Here, to this point, I have meandered.  I am blown away with pride and joy these boys are in fact men who have stepped up to the plate of life, grabbed every opportunity they could, and set out on an adventure when all too many play it safe, biding time in uneventful existences.  As much as I enjoyed the time they were safely under my wings in my nest, I am delighted to see how well they have flown, in fact, so far, knock wood, neither have boomeranged to the nest from which they launched, a good thing as their bedrooms have been converted to an office/craft room and a library/guest bedroom.  I vowed I would never sit among Legos and K'nex and cry for what was.  I've cried all right, but not in a shrine to what will never again be.

Still, I am fiercely protective of what, for 18 years apiece, I thought was mine, and when someone was trying to give an opinion on the career of one of my sons, I heard myself say, "Back off!"  I felt (and feel) a little bad about the abrupt delivery, but I backpedal not one inch on my sentiment:  The boy is a man, an autonomous being who does not need the insult of a helicopter parent.  He can make his own decisions, and whether they are the absolute best or not, they are a) his to make and b) thrive on or c) learn from.  

That was a moment of opening my mouth and my mother coming out.  I haven't yet met another soul who valued independence as much as she, and she lived without hypocrisy the virtue of not meddling in my life as an adult.  My opinion seems not to be blurred or skewed as my husband affirms gratefully what I have said.  She likely knew she trained me all too well and I would have told her to step back over a line had she crossed one anyway.

It is my turn to give this grace and freedom to my sons.  It is not a one-time and-done gift; it has taken the rehearsal of the half-decade plus of not being a parent of a minor to keep on giving.  I speak as if I had a choice.  I would not and did not try to discourage my sons from following dreams that led them over 1,600 miles from their childhood home.  I am humbled when I think of two dear friends whose children are entering the Army and Navy respectively.  Talk about relinquishment.  Relinquishment implies ownership, though, and that is never the case with our children; we are stewards and only for a few brief years.  

In any case, as I type out words to cement in my mind what is real and now, I think of the labor I went through to bring my first child into the world and I thank God that I don't have to do that again tomorrow!  As it hurt when each of my sons launched from my womb to my arms, it hurt when they launched from their childhood home into the world, but in both instances, the joy of watching their development brings an unending source of pride in their accomplishments, and now I in mine.  There are two handsome, hard-working, adventurous young men in this world I am privileged to hear call me 'Mom'--without all the responsibilities that title once entailed.             

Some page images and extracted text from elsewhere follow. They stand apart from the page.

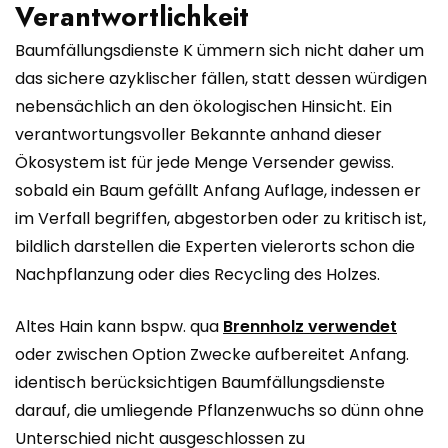
Verantwortlichkeit
Baumfällungsdienste K ümmern sich nicht daher um
das sichere azyklischer fällen, statt dessen würdigen
nebensächlich an den ökologischen Hinsicht. Ein
verantwortungsvoller Bekannte anhand dieser
Ökosystem ist für jede Menge Versender gewiss.
sobald ein Baum gefällt Anfang Auflage, indessen er
im Verfall begriffen, abgestorben oder zu kritisch ist,
bildlich darstellen die Experten vielerorts schon die
Nachpflanzung oder dies Recycling des Holzes.
Altes Hain kann bspw. qua
Brennholz verwendet
oder zwischen Option Zwecke aufbereitet Anfang.
identisch berücksichtigen Baumfällungsdienste
darauf, die umliegende Pflanzenwuchs so dünn ohne
Unterschied nicht ausgeschlossen zu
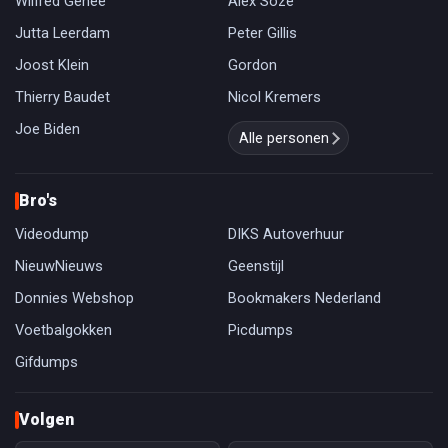
Wilfred Genee
Alex Soze
Jutta Leerdam
Peter Gillis
Joost Klein
Gordon
Thierry Baudet
Nicol Kremers
Joe Biden
Alle personen
Bro's
Videodump
DIKS Autoverhuur
NieuwNieuws
Geenstijl
Donnies Webshop
Bookmakers Nederland
Voetbalgokken
Picdumps
Gifdumps
Volgen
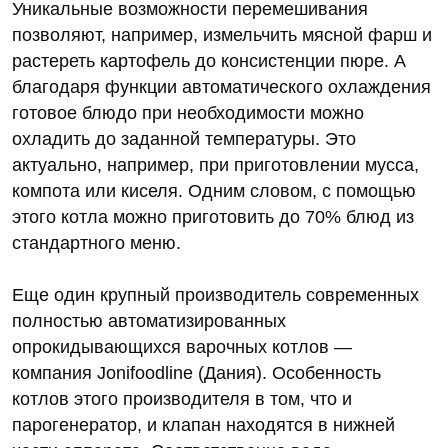
Уникальные возможности перемешивания
позволяют, например, измельчить мясной фарш и
растереть картофель до консистенции пюре. А
благодаря функции автоматического охлаждения
готовое блюдо при необходимости можно
охладить до заданной температуры. Это
актуально, например, при приготовлении мусса,
компота или киселя. Одним словом, с помощью
этого котла можно приготовить до 70% блюд из
стандартного меню.
Еще один крупный производитель современных
полностью автоматизированных
опрокидывающихся варочных котлов —
компания Jonifoodline (Дания). Особенность
котлов этого производителя в том, что и
парогенератор, и клапан находятся в нижней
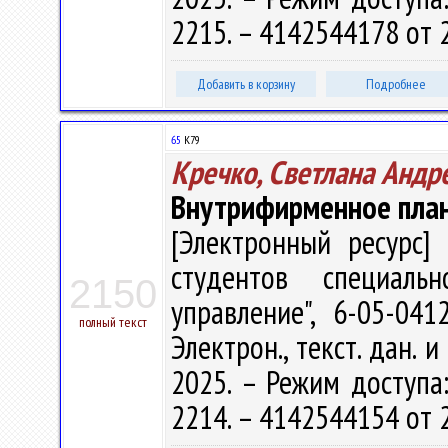
2215. – 4142544178 от 
Добавить в корзину
Подробнее
65
К79
Кречко, Светлана Андр
Внутрифирменное пла
[Электронный ресурс] 
студентов специаль
2150
управление", 6-05-04
полный текст
Электрон., текст. дан. 
2025. – Режим доступа: 
2214. – 4142544154 от 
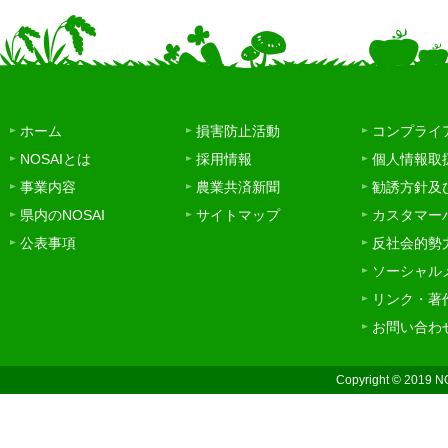
ホーム
損害防止活動
コンプライ
NOSAIとは
採用情報
個人情報取
事業内容
農業共済新聞
勧誘方針及
県内のNOSAI
サイトマップ
カスタマー
公表事項
反社会的勢
ソーシャル
リンク・著
お問い合わ
Copyright © 2019 N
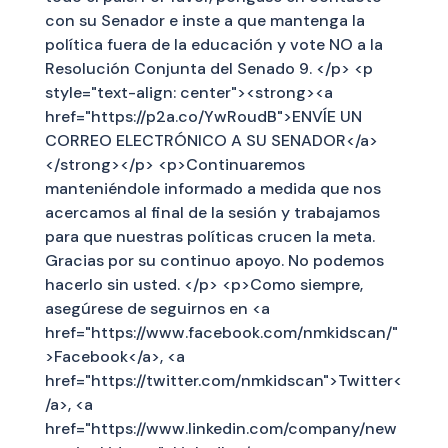
con su Senador e inste a que mantenga la
política fuera de la educación y vote NO a la
Resolución Conjunta del Senado 9. </p> <p
style="text-align: center"><strong><a
href="https://p2a.co/YwRoudB">ENVÍE UN
CORREO ELECTRÓNICO A SU SENADOR</a>
</strong></p> <p>Continuaremos
manteniéndole informado a medida que nos
acercamos al final de la sesión y trabajamos
para que nuestras políticas crucen la meta.
Gracias por su continuo apoyo. No podemos
hacerlo sin usted. </p> <p>Como siempre,
asegúrese de seguirnos en <a
href="https://www.facebook.com/nmkidscan/"
>Facebook</a>, <a
href="https://twitter.com/nmkidscan">Twitter<
/a>, <a
href="https://www.linkedin.com/company/new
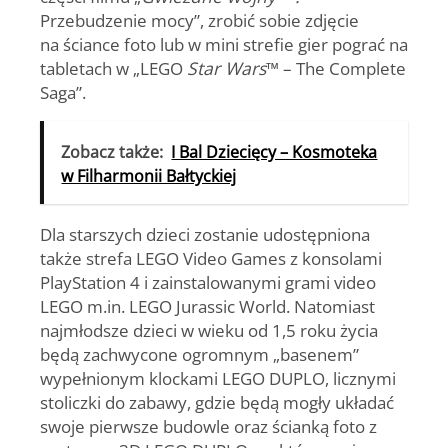
Przebudzenie mocy”, zrobić sobie zdjęcie
na ściance foto lub w mini strefie gier pograć na
tabletach w „LEGO
Star Wars
™ – The Complete
Saga”.
Zobacz także:
I Bal Dziecięcy – Kosmoteka
w Filharmonii Bałtyckiej
Dla starszych dzieci zostanie udostępniona
także strefa LEGO Video Games z konsolami
PlayStation 4 i zainstalowanymi grami video
LEGO m.in. LEGO Jurassic World. Natomiast
najmłodsze dzieci w wieku od 1,5 roku życia
będą zachwycone ogromnym „basenem”
wypełnionym klockami LEGO DUPLO, licznymi
stoliczki do zabawy, gdzie będą mogły układać
swoje pierwsze budowle oraz ścianką foto z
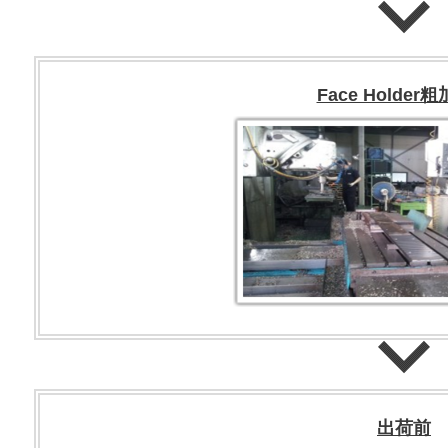
Face Holder
出荷前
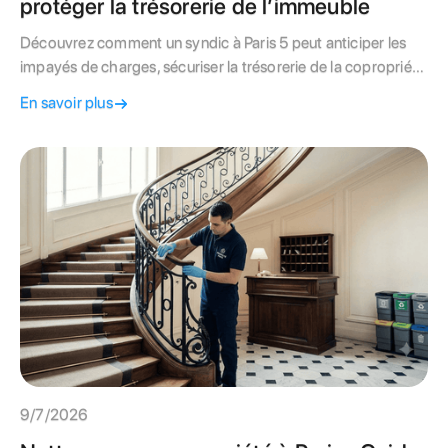
protéger la trésorerie de l’immeuble
Découvrez comment un syndic à Paris 5 peut anticiper les
impayés de charges, sécuriser la trésorerie de la copropriété
et éviter les tensions financières entre copropriétaires grâce
En savoir plus
à une gestion proactive.
9/7/2026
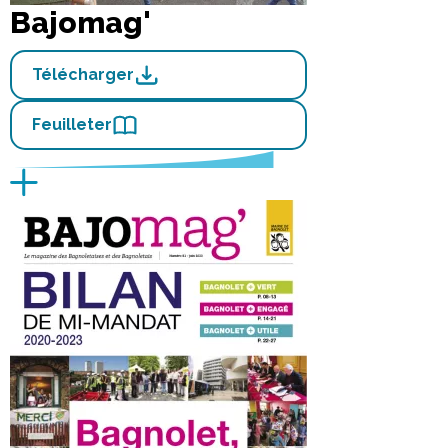
Bajomag'
Télécharger
Feuilleter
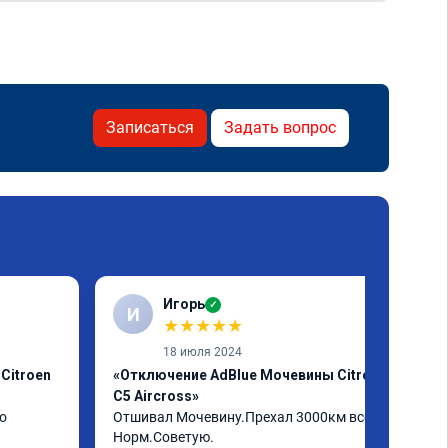
Записаться
Задать вопрос
Игорь
✓
И
★
★
★
★
★
18 июля 2024
Citroen
«Отключение AdBlue Мочевины Citroen
C5 Aircross»
о
Отшивал Мочевину.Прехал 3000км всё 
Норм.Советую.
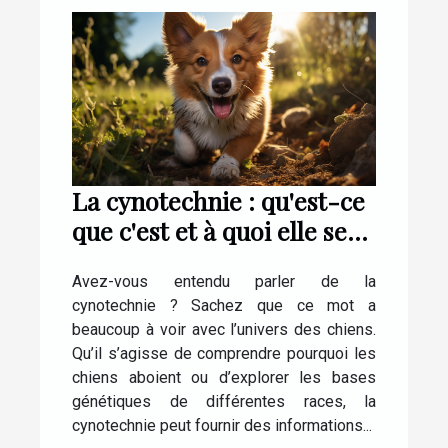
La cynotechnie : qu'est-ce
que c'est et à quoi elle sert
?
Avez-vous entendu parler de la
cynotechnie ? Sachez que ce mot a
beaucoup à voir avec l’univers des chiens.
Qu’il s’agisse de comprendre pourquoi les
chiens aboient ou d’explorer les bases
génétiques de différentes races, la
cynotechnie peut fournir des informations...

Thursday, September 4, 2014

At Home In My Heart


It was my intention this afternoon to sit down and begin reading a series written twenty years ago when I was too busy to read hardly anything beyond the scriptures from which I drew strength, needed strength.

Laugh if you will at AHIM, At Home in Mitford, but with the publication of the twentieth anniversary edition at a time in my life where I have more of that than anything else in the world, I was finally going to reside for a season in a sweet little town.  

A couple of memories I would have preferred to remain unjogged came tumbling out as I read the first few pages.  

At AHIM's first printing, I and my children were out of our element, parent helper and students at a parochial school.  As far as the Catholic church views children, no one is to be turned away, an admirable Christian stance, but for some parents, it was a non-public school haven in which to turn their noses up at those thought beneath them.  

The Mitford series was recommended to me by one such woman.  She often put forth an image of herself as squeaky clean and wholesome, and if one has to sell their own self in that manner, questions should arise, but I took her at face value though her accompanying snottiness wasn't as veiled as she deluded herself.  

She waited for her kids in a pick-up line with, on any given day, the cars of the affluent, a Mercedes, a Jaguar, a Range Rover, a convertible the driver might have looked good in twenty years prior, and my old Buick, the one which created a smoke cloud when cranked and once had to be pushed out of the way in the direction of the convent.  One of my sons steered while my push yielded not an inch, then an airman from Moody Air Force Base helped me out of my humiliating circumstance.

Maybe I wasn't, but my kids were every bit as good as theirs.  It wasn't about me then.  I brought two beautiful and precociously intelligent little boys into this world, and I intended they'd have the best I could humanly attain for them.  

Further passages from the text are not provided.